What you are asked to do
Give the tally of lines in the listing that include "mechanic". No other words belong in the answer.

Entries provided
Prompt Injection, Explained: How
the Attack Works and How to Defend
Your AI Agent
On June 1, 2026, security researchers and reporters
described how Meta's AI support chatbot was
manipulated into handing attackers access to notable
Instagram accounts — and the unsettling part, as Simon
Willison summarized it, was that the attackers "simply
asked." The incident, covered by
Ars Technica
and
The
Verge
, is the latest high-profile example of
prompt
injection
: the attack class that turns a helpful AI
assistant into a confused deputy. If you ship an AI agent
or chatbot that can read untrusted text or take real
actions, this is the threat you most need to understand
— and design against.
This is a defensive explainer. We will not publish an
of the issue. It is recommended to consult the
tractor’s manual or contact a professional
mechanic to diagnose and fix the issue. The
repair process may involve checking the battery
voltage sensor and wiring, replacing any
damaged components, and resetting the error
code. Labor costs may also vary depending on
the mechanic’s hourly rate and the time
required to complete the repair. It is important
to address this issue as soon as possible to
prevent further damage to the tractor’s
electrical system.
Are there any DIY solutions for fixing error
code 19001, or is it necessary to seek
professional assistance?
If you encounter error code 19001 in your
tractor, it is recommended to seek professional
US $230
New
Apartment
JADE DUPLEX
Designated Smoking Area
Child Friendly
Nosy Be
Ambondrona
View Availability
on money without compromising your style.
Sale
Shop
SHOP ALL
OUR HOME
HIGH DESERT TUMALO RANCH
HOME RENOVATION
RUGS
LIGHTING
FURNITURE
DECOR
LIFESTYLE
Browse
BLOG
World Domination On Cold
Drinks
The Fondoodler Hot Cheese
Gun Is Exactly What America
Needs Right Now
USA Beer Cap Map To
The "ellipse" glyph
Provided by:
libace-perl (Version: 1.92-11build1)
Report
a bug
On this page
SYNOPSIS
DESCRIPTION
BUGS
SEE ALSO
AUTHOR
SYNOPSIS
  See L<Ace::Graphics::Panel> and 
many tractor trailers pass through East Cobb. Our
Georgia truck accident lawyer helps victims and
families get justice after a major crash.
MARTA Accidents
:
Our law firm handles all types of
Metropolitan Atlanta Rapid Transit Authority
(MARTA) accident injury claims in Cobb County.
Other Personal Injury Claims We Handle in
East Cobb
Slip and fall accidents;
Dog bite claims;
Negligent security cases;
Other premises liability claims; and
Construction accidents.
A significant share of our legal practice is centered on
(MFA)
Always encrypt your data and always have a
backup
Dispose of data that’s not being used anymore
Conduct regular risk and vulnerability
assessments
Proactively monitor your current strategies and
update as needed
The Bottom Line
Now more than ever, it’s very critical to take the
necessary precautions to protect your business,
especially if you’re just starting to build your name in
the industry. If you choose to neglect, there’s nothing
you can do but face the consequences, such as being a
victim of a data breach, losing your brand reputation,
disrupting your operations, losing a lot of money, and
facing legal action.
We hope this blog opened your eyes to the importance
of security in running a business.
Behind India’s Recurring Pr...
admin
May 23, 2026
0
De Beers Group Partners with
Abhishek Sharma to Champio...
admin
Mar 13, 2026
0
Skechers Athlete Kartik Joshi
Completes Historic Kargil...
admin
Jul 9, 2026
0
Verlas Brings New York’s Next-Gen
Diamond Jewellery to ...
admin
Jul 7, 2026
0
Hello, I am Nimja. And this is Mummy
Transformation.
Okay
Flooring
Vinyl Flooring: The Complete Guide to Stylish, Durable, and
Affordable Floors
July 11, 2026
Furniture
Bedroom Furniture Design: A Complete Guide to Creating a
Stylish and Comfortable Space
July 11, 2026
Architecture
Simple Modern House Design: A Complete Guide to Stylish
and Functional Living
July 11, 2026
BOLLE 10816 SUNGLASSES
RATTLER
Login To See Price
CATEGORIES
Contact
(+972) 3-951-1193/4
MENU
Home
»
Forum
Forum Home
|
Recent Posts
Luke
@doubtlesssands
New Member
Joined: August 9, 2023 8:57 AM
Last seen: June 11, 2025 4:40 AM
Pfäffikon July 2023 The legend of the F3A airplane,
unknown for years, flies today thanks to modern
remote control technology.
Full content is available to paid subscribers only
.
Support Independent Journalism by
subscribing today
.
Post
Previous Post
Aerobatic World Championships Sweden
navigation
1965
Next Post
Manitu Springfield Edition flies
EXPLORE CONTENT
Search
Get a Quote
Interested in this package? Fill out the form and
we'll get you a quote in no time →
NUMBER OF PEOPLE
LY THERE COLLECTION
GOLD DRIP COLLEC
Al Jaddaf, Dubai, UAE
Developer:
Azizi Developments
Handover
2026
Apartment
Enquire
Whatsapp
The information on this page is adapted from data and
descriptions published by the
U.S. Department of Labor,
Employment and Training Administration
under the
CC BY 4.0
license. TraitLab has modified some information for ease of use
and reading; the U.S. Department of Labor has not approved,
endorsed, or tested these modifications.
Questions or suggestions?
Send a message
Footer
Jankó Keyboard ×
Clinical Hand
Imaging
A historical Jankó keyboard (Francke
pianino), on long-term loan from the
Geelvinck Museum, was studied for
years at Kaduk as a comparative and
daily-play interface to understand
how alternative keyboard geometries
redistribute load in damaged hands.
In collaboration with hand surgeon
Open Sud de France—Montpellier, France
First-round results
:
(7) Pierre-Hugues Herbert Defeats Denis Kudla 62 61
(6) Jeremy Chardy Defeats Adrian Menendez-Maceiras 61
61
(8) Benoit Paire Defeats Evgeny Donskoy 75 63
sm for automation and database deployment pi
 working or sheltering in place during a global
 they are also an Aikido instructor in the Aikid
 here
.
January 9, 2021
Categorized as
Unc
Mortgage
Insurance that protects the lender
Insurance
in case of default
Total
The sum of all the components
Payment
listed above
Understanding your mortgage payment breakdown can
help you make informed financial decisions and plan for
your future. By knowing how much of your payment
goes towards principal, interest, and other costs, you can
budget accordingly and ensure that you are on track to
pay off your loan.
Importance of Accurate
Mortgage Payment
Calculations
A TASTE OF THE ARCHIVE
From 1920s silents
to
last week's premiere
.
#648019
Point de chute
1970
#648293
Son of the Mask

Exercise response
2